Department of Ecology and Evolution, The University of Chicago, Chicago, IL 60637, USA.
Division of Pharmaceutical Sciences, Skaggs School of Pharmacy and Pharmaceutical Sciences, University of California San Diego, La Jolla, CA 92093, USA.
Genome Biol Evol. 2024 Jun 4;16(6). doi: 10.1093/gbe/evae107.
Recent studies in the rice genome-wide have established that de novo genes, evolving from noncoding sequences, enhance protein diversity through a stepwise process. However, the pattern and rate of their evolution in protein structure over time remain unclear. Here, we addressed these issues within a surprisingly short evolutionary timescale (<1 million years for 97% of Oryza de novo genes) with comparative approaches to gene duplicates. We found that de novo genes evolve faster than gene duplicates in the intrinsically disordered regions (such as random coils), secondary structure elements (such as α helix and β strand), hydrophobicity, and molecular recognition features.
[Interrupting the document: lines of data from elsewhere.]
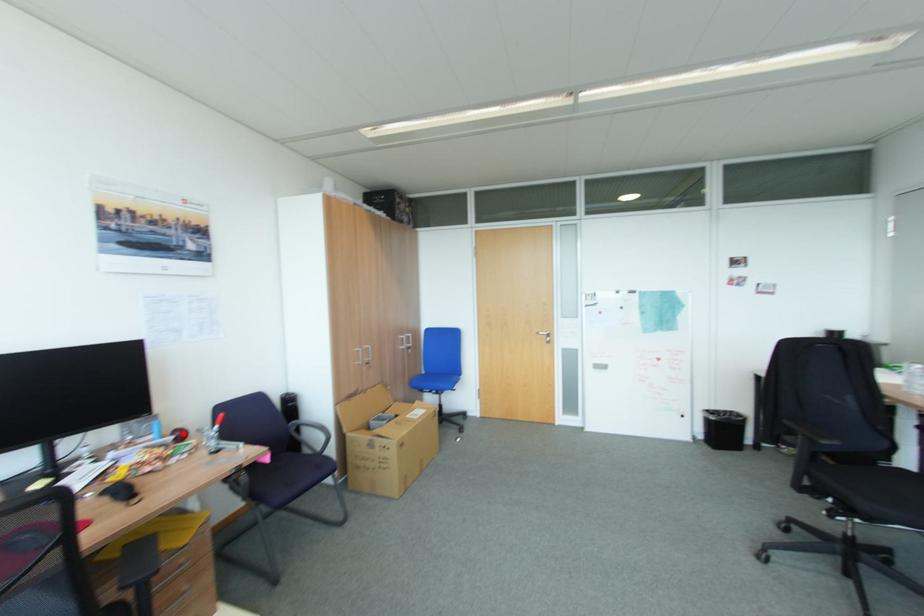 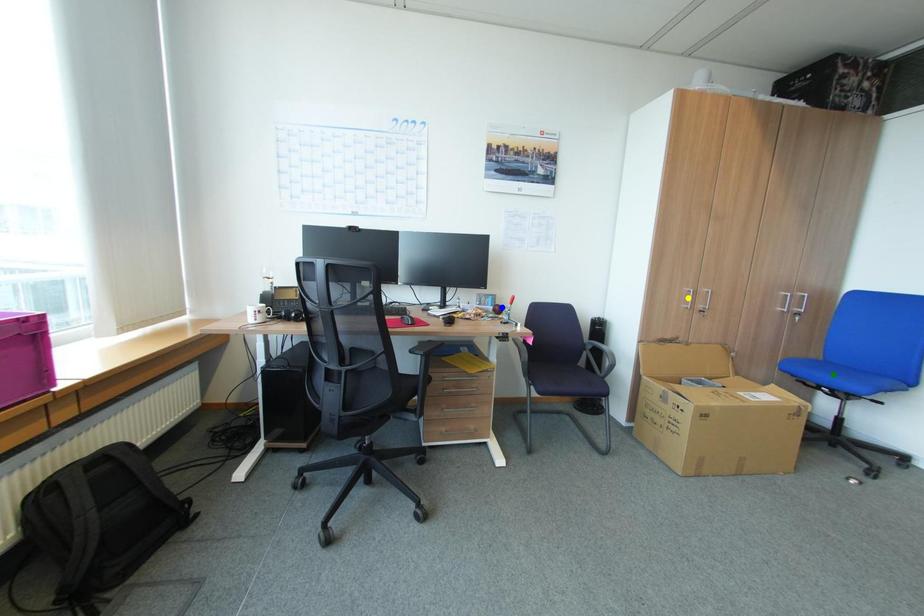 Question: I am providing you with two images of the same scene from different viewpoints. A red point is marked on the first image. You are given multiple points on the second image. Can you choose the point in image 2 that corresponds to the point in image 1?

Choices:
 (A) yellow point
 (B) blue point
 (C) green point

Answer: (B) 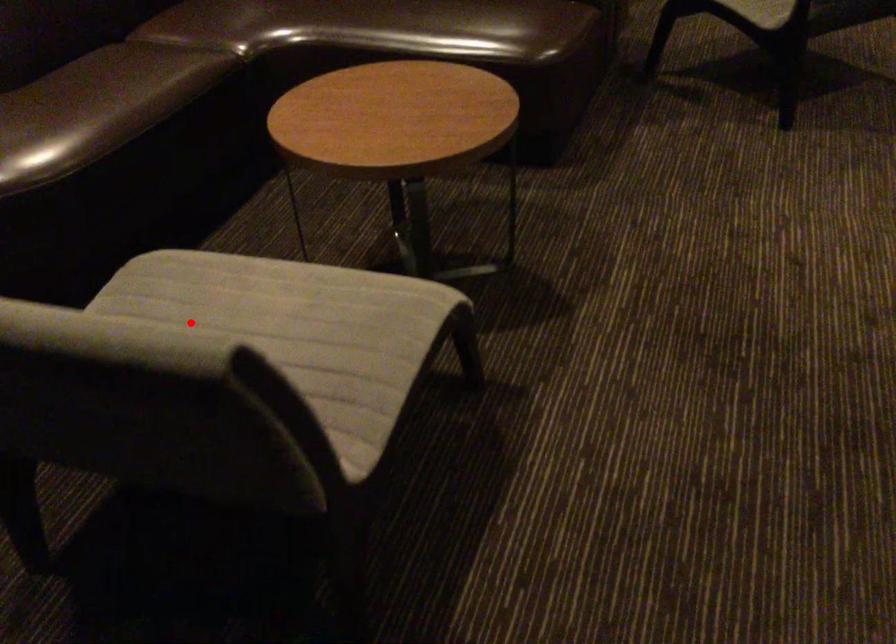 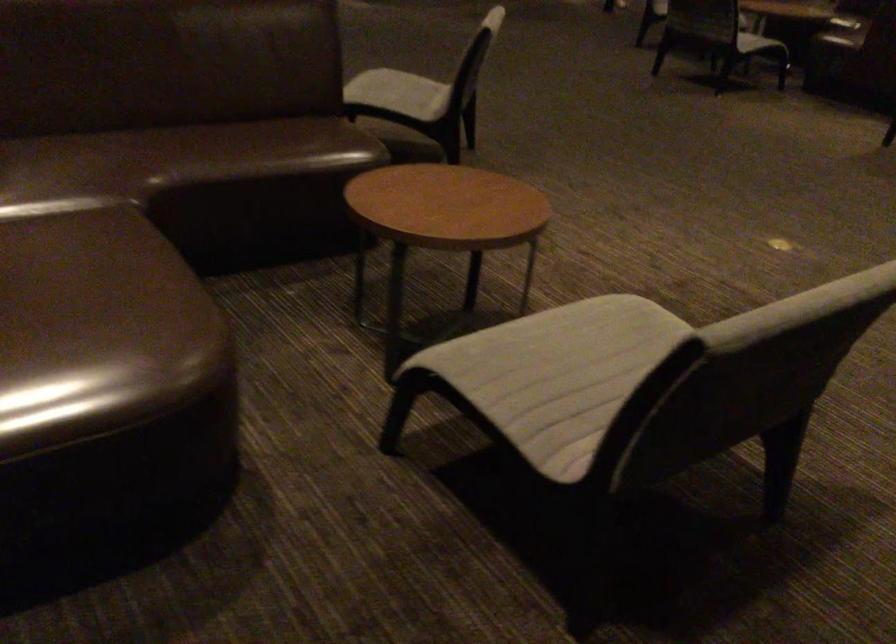 Locate, in the second image, the point that corresponds to the highlighted location in the first image.

(557, 374) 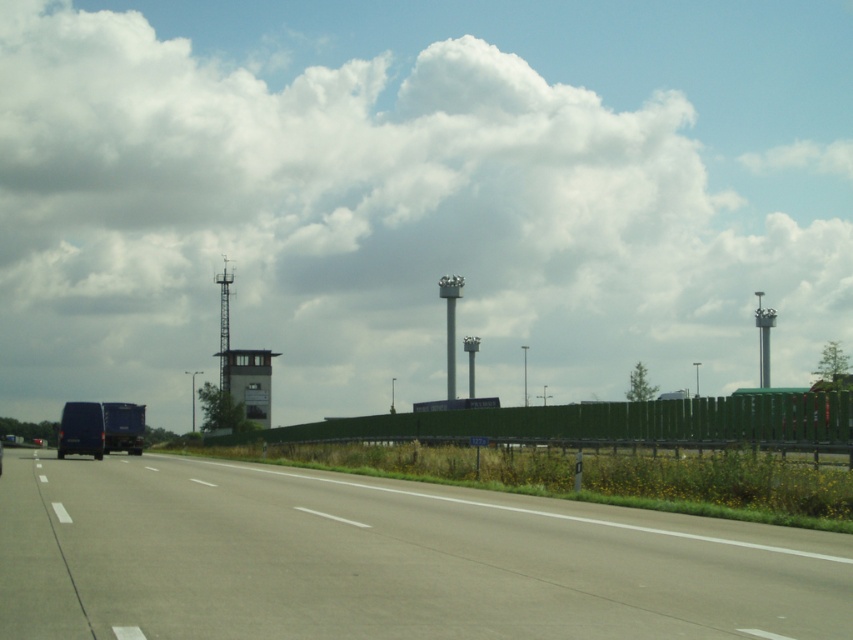 You are driving a car and see the white fluffy cloud at upper center in the distance. Your GPS says you need to stop your car before reaching the cloud. Can you safely stop your car in time if you are currently 200 meters away from the cloud?

The white fluffy cloud at upper center is 183.14 meters away from the camera. Since you are currently 200 meters away from the cloud, you are still 16.86 meters behind the cloud. Therefore, you can safely stop your car before reaching the cloud.

You are driving a car and see the white fluffy cloud at upper center and the gray asphalt highway at center. Which object is located above the other?

The white fluffy cloud at upper center is positioned over the gray asphalt highway at center. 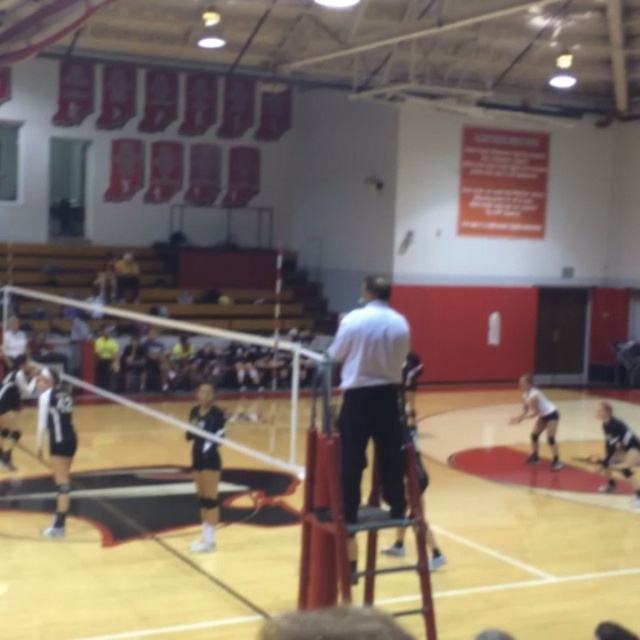 Question: Which of the following is the closest to the observer?

Choices:
 (A) white matte shirt at center
 (B) black athletic uniform at left
 (C) black uniform at center
 (D) black jersey at lower right

Answer: (A)

Question: Does black uniform at center appear over black athletic uniform at left?

Choices:
 (A) no
 (B) yes

Answer: (A)

Question: Estimate the real-world distances between objects in this image. Which object is closer to the black uniform at center?

Choices:
 (A) black athletic uniform at left
 (B) white matte shirt at center

Answer: (B)

Question: Where is black jersey at left located in relation to black uniform at center in the image?

Choices:
 (A) below
 (B) above

Answer: (B)

Question: Is black jersey at lower right to the left of white matte uniform at center from the viewer's perspective?

Choices:
 (A) no
 (B) yes

Answer: (B)

Question: Which point is farther to the camera?

Choices:
 (A) black jersey at lower right
 (B) black uniform at center
 (C) white matte shirt at center

Answer: (A) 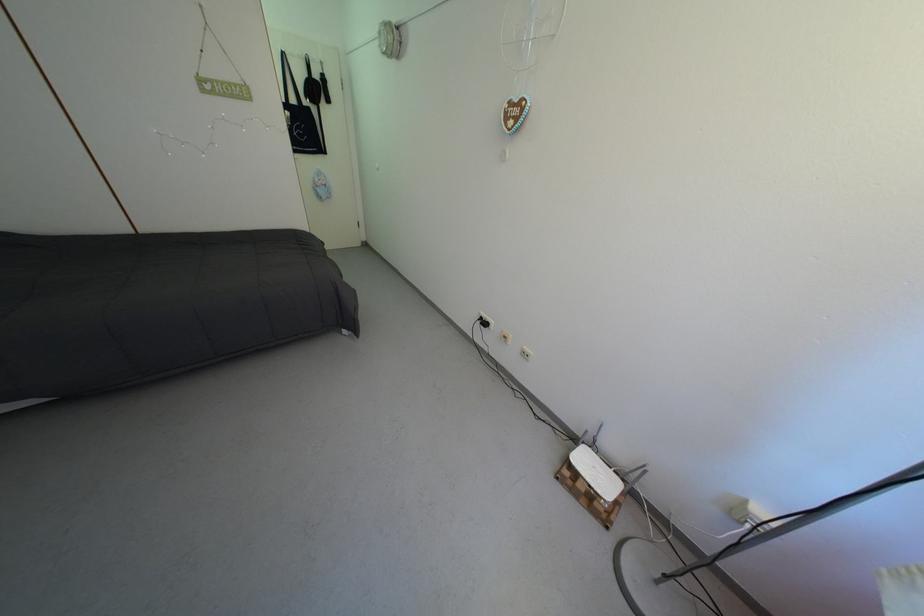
In de novo proteins, specifically, we observed an 8% to 14% decay in random coils and intrinsically disordered region lengths and a 2.3% to 6.5% increase in structured elements, hydrophobicity, and molecular recognition features, per million years on average. These patterns of structural evolution align with changes in amino acid composition over time as well. We also revealed higher positive charges but smaller molecular weights for de novo proteins than duplicates. Tertiary structure predictions showed that most de novo proteins, though not typically well folded on their own, readily form low-energy and compact complexes with other proteins facilitated by extensive residue contacts and conformational flexibility, suggesting a faster-binding scenario in de novo proteins to promote interaction. These analyses illuminate a rapid evolution of protein structure in de novo genes in rice genomes, originating from noncoding sequences, highlighting their quick transformation into active, protein complex-forming components within a remarkably short evolutionary timeframe.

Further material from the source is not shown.